Readiness subcommittee seeks to improve 'persistently low' Navy readiness

By Aidan Quigley / July 28, 2021 at 1:50 PM

The House Armed Services readiness subcommittee is concerned about the Navy's implementation of its Optimized Fleet Response Plan, which aims to address long-standing readiness issues.

The subcommittee’s mark of the fiscal year 2022 defense bill, released today, states the Navy launched the OFRP in 2014 to address increased ship deployment lengths, maintenance issues, decreased predictability for the industrial base and declining ship conditions.

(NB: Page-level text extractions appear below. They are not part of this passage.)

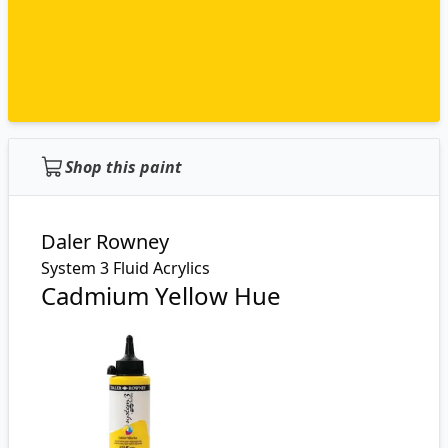
Shop this paint
Daler Rowney
System 3 Fluid Acrylics
Cadmium Yellow Hue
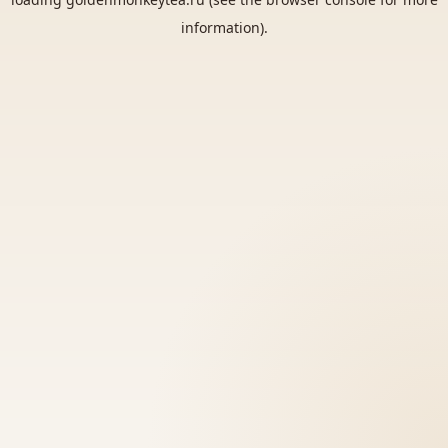
information).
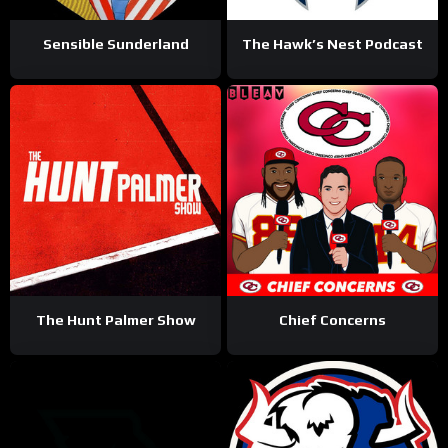
Sensible Sunderland
The Hawk’s Nest Podcast
The Hunt Palmer Show
Chief Concerns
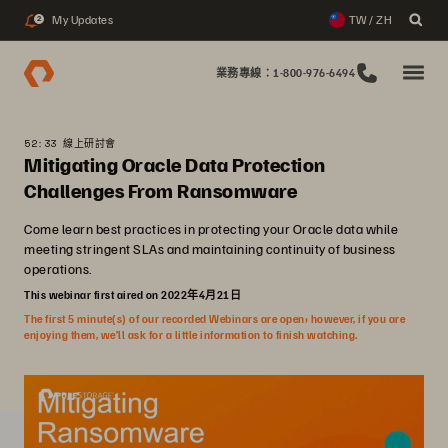
My Updates
TW / ZH
2
業務專線：1-800-976-6494
52:33 線上研討會
Mitigating Oracle Data Protection
Challenges From Ransomware
Come learn best practices in protecting your Oracle data while
meeting stringent SLAs and maintaining continuity of business
operations.
This webinar first aired on 2022年4月21日
The first 5 minute(s) of our recorded Webinars are open; however, if you are
enjoying them, we’ll ask for a little information to finish watching.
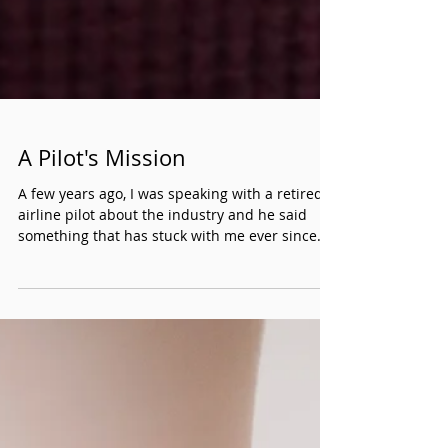
A Pilot's Mission
A few years ago, I was speaking with a retired
airline pilot about the industry and he said
something that has stuck with me ever since.
He told me everyone who travels takes the
plane ride for granted. He further clarified that
of all the moving pieces that go into travel, the
flight arriving is the one aspect of the trip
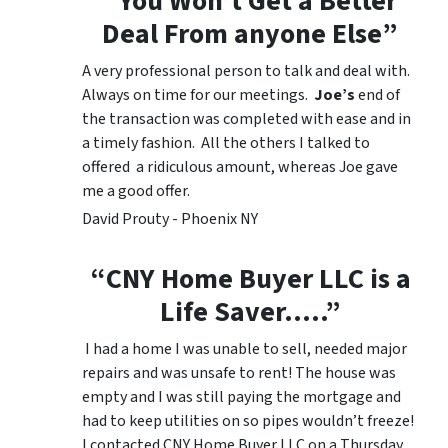
“You Won’t Get a Better
Deal From anyone Else”
A very professional person to talk and deal with.
Always on time for our meetings.
Joe’s
end of
the transaction was completed with ease and in
a timely fashion. All the others I talked to
offered a ridiculous amount, whereas Joe gave
me a good offer.
David Prouty - Phoenix NY
“CNY Home Buyer LLC is a
Life Saver…..”
I had a home I was unable to sell, needed major
repairs and was unsafe to rent! The house was
empty and I was still paying the mortgage and
had to keep utilities on so pipes wouldn’t freeze!
I contacted CNY Home Buyer LLC on a Thursday,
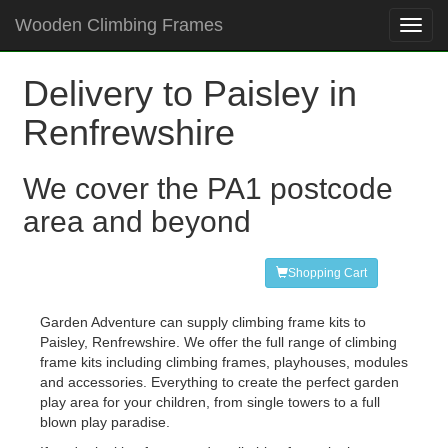
Wooden Climbing Frames
Toggl
navig
Delivery to Paisley in
Renfrewshire
We cover the PA1 postcode
area and beyond
Shopping Cart
Garden Adventure can supply climbing frame kits to
Paisley, Renfrewshire. We offer the full range of climbing
frame kits including climbing frames, playhouses, modules
and accessories. Everything to create the perfect garden
play area for your children, from single towers to a full
blown play paradise.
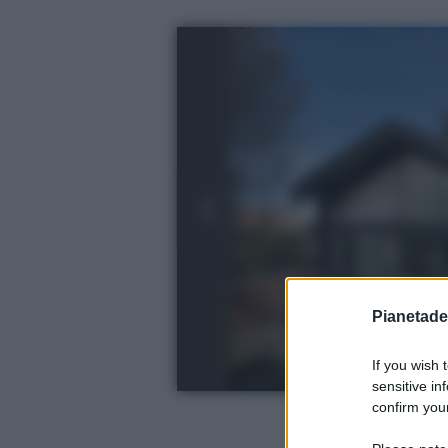
Pianetades
If you wish 
sensitive in
confirm your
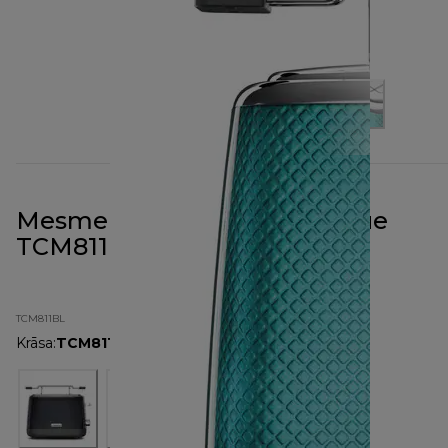
Mesmerine 2 Slot Toaster Blue
TCM811BL
TCM811BL
Krāsa
:
TCM811BL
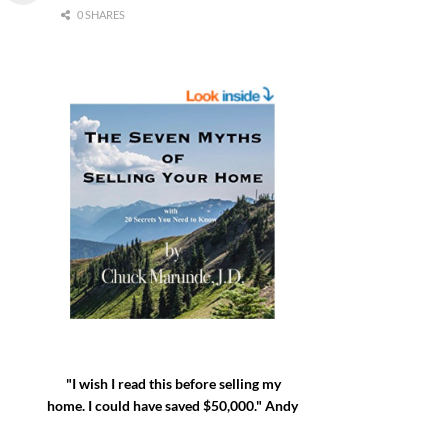
0 SHARES
"I wish I read this before selling my
home. I could have saved $50,000." Andy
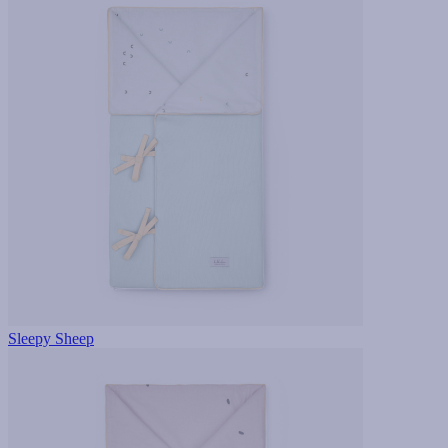
Sleepy Sheep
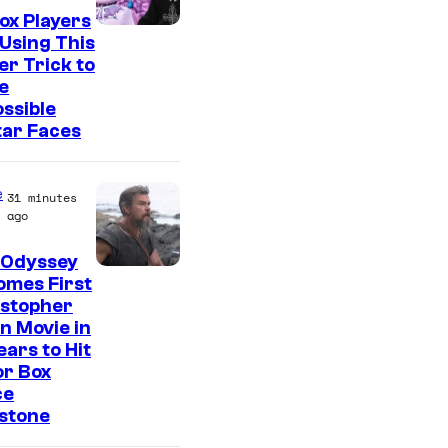
ox Players
Using This
er Trick to
e
ssible
tar Faces
e
31 minutes
ago
 Odyssey
omes First
istopher
n Movie in
ears to Hit
or Box
ce
stone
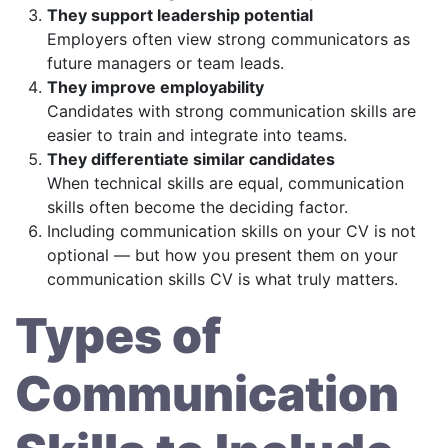
They support leadership potential
Employers often view strong communicators as
future managers or team leads.
They improve employability
Candidates with strong communication skills are
easier to train and integrate into teams.
They differentiate similar candidates
When technical skills are equal, communication
skills often become the deciding factor.
Including communication skills on your CV is not
optional — but how you present them on your
communication skills CV is what truly matters.
Types of
Communication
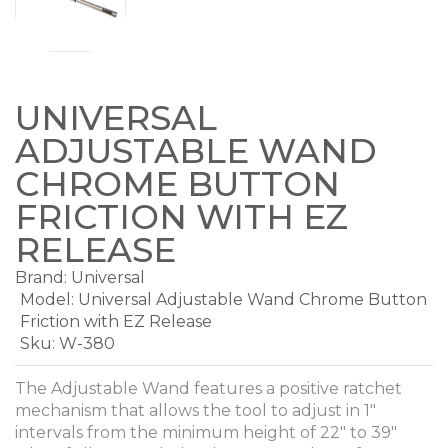
UNIVERSAL
ADJUSTABLE WAND
CHROME BUTTON
FRICTION WITH EZ
RELEASE
Brand:
Universal
Model:
Universal Adjustable Wand Chrome Button
Friction with EZ Release
Sku: W-380
The Adjustable Wand features a positive ratchet
mechanism that allows the tool to adjust in 1"
intervals from the minimum height of 22" to 39"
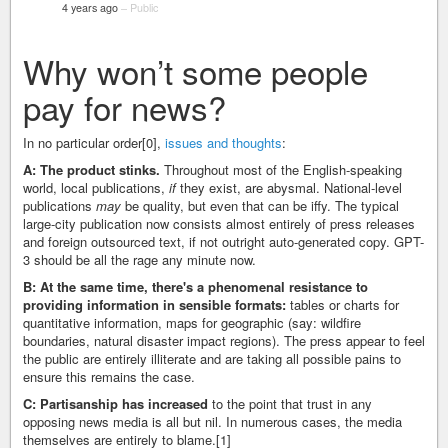
4 years ago
–
Public
Why won’t some people
pay for news?
In no particular order[0],
issues and thoughts
:
A: The product stinks.
Throughout most of the English-speaking
world, local publications,
if
they exist, are abysmal. National-level
publications
may
be quality, but even that can be iffy. The typical
large-city publication now consists almost entirely of press releases
and foreign outsourced text, if not outright auto-generated copy. GPT-
3 should be all the rage any minute now.
B: At the same time, there's a phenomenal resistance to
providing information in sensible formats:
tables or charts for
quantitative information, maps for geographic (say: wildfire
boundaries, natural disaster impact regions). The press appear to feel
the public are entirely illiterate and are taking all possible pains to
ensure this remains the case.
C: Partisanship has increased
to the point that trust in any
opposing news media is all but nil. In numerous cases, the media
themselves are entirely to blame.[1]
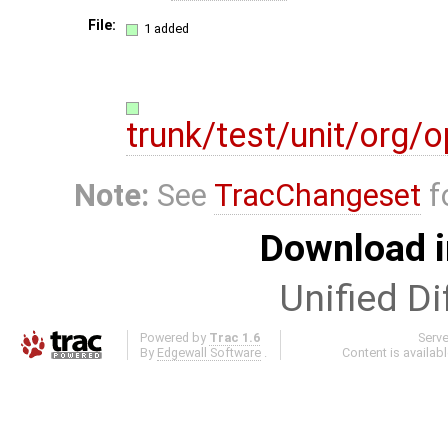
File:
1 added
trunk/test/unit/org
Note:
See
TracChangeset
f
Download i
Unified Di
Powered by
Trac 1.6
Serv
By
Edgewall Software
.
Content is availab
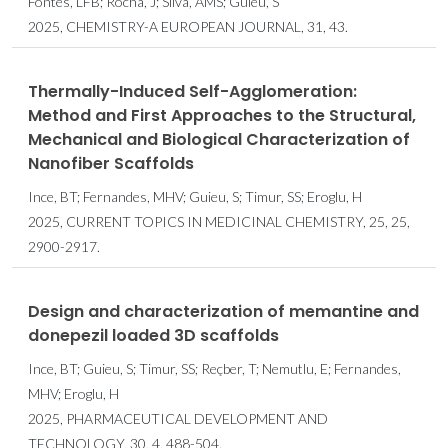
Fontes, LFB; Rocha, J; Silva, AMS; Guieu, S
2025, CHEMISTRY-A EUROPEAN JOURNAL, 31, 43.
Thermally-Induced Self-Agglomeration:
Method and First Approaches to the Structural,
Mechanical and Biological Characterization of
Nanofiber Scaffolds
Ince, BT; Fernandes, MHV; Guieu, S; Timur, SS; Eroglu, H
2025, CURRENT TOPICS IN MEDICINAL CHEMISTRY, 25, 25,
2900-2917.
Design and characterization of memantine and
donepezil loaded 3D scaffolds
Ince, BT; Guieu, S; Timur, SS; Reçber, T; Nemutlu, E; Fernandes,
MHV; Eroglu, H
2025, PHARMACEUTICAL DEVELOPMENT AND
TECHNOLOGY, 30, 4, 488-504.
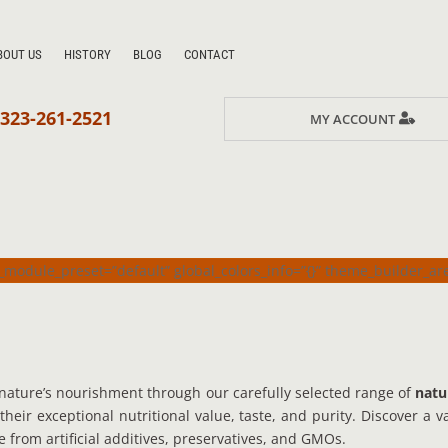
BOUT US
HISTORY
BLOG
CONTACT
323-261-2521
MY ACCOUNT
_module_preset=”default” global_colors_info=”{}” theme_builder_a
nature’s nourishment through our carefully selected range of
natu
 their exceptional nutritional value, taste, and purity. Discover a 
e from artificial additives, preservatives, and GMOs.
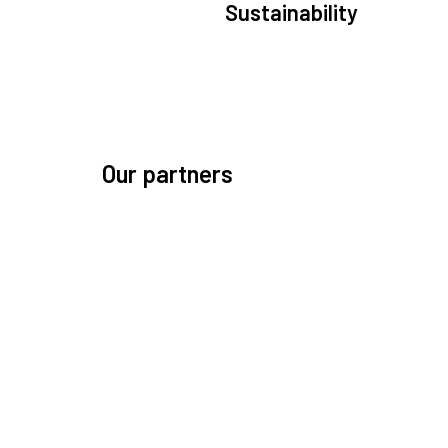
Sustainability
We are committed to preserving the space environ
Our mission, thinking, and solutions focus on kee
space safe and efficient.
Our partners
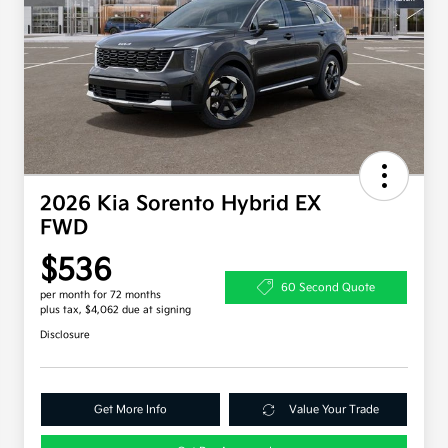
2026 Kia Sorento Hybrid EX
FWD
$536
60 Second Quote
per month for 72 months
plus tax, $4,062 due at signing
Disclosure
Get More Info
Value Your Trade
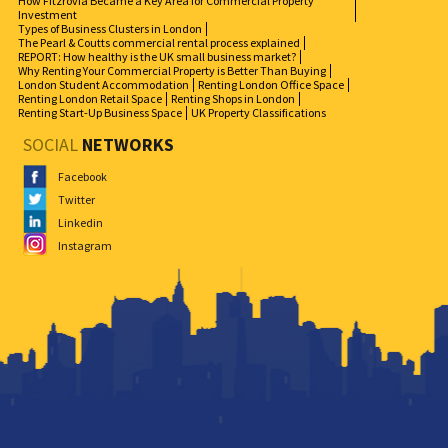
How Fitzrovia Became a Key Area for Commercial Property
Investment
Types of Business Clusters in London
The Pearl & Coutts commercial rental process explained
REPORT: How healthy is the UK small business market?
Why Renting Your Commercial Property is Better Than Buying
London Student Accommodation
Renting London Office Space
Renting London Retail Space
Renting Shops in London
Renting Start-Up Business Space
UK Property Classifications
SOCIAL
NETWORKS
Facebook
Twitter
Linkedin
Instagram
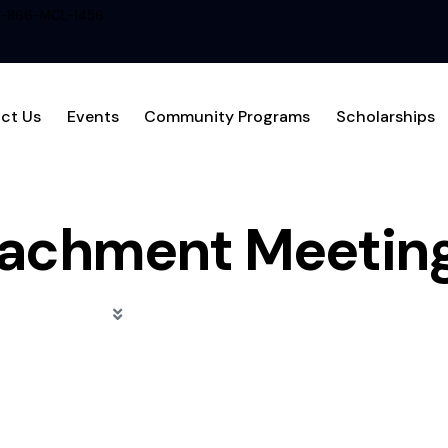
1-866-MCL-1456
ct Us
Events
Community Programs
Scholarships
achment Meetin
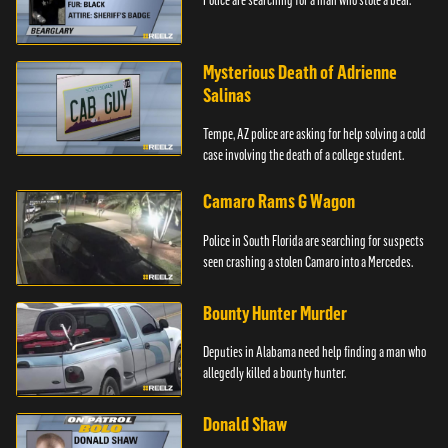
Mysterious Death of Adrienne
Salinas
Tempe, AZ police are asking for help solving a cold
case involving the death of a college student.
Camaro Rams G Wagon
Police in South Florida are searching for suspects
seen crashing a stolen Camaro into a Mercedes.
Bounty Hunter Murder
Deputies in Alabama need help finding a man who
allegedly killed a bounty hunter.
Donald Shaw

“The Navy has faced persistent challenges in implementing OFRP since its inception and Navy readiness declined between 2017 and 2019,” the subcommittee's bill states. “In addition, the Navy has experienced continued difficulties with ship maintenance timeliness, implementing training for the high-end fight, limiting deployment lengths, maintaining ship readiness after deployment to provide for surge capacity, meeting ‘fit and fill’ crewing goals across the fleet, and maintaining carrier air wing readiness.”

The service updated the OFRP in October 2020 to implement additional changes, but the subcommittee stated in its mark that it remains concerned about OFRP implementation.

The subcommittee’s bill instructs the comptroller general to evaluate the extent to which the Navy has achieved OFRP goals for “maintenance completion, timeliness, training certifications, personnel fit/fill rates, operational availability, and others.”

The subcommittee also wants the comptroller to evaluate the extent to which OFRP has affected carrier wing maintenance, training and readiness and the extent to which the Navy has worked to improve the OFRP.